Description of the task —
In the data below, find every line that has the string "аппарели", and copy it.

** Opening Extracted records block **

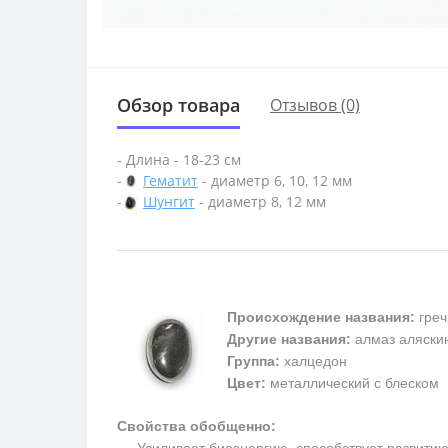
Обзор товара
Отзывов (0)
- Длина - 18-23 см
-
Гематит
- диаметр 6, 10, 12 мм
-
Шунгит
- диаметр 8, 12 мм
Происхождение названия:
греч
Другие названия:
алмаз аляскин
Группа:
халцедон
Цвет:
металлический с блеском
Свойства обобщенно:
Усиливает биоэнергию, способствует развитию м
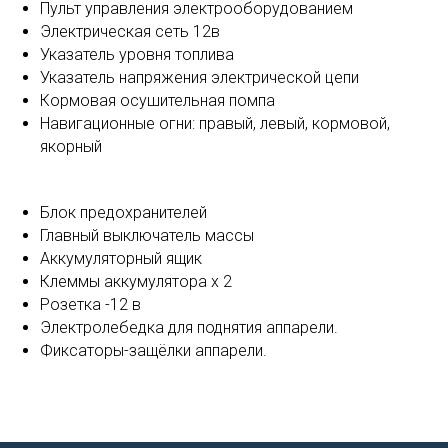
Пульт управления электрооборудованием
Электрическая сеть 12в
Указатель уровня топлива
Указатель напряжения электрической цепи
Кормовая осушительная помпа
Навигационные огни: правый, левый, кормовой,
якорный
Блок предохранителей
Главный выключатель массы
Аккумуляторный ящик
Клеммы аккумулятора х 2
Розетка -12 в
Электролебедка для поднятия аппарели.
Фиксаторы-защёлки аппарели.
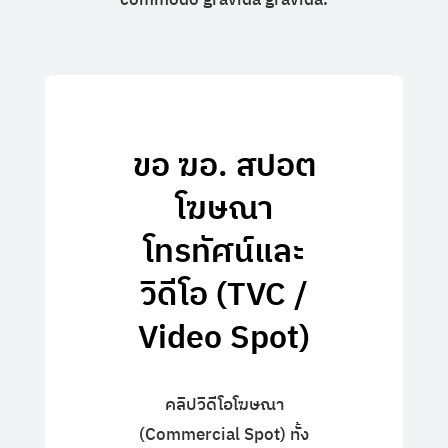
ขอ ฆอ. สปอต
โฆษณา
โทรทัศน์และ
วิดีโอ (TVC /
Video Spot)
คลิปวิดีโอโฆษณา
(Commercial Spot) ทั้ง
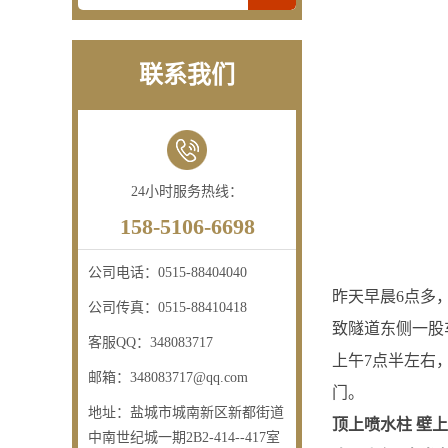
联系我们
24小时服务热线：
158-5106-6698
公司电话：
0515-88404040
昨天早晨6点多
公司传真：
0515-88410418
致隧道东侧一股
客服QQ：
348083717
上午7点半左右
邮箱：
348083717@qq.com
门。
地址：
盐城市城南新区新都街道
顶上喷水柱 壁
中南世纪城一期2B2-414--417室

** Closing Extracted records block **

Task answer —
Электролебедка для поднятия аппарели.
Фиксаторы-защёлки аппарели.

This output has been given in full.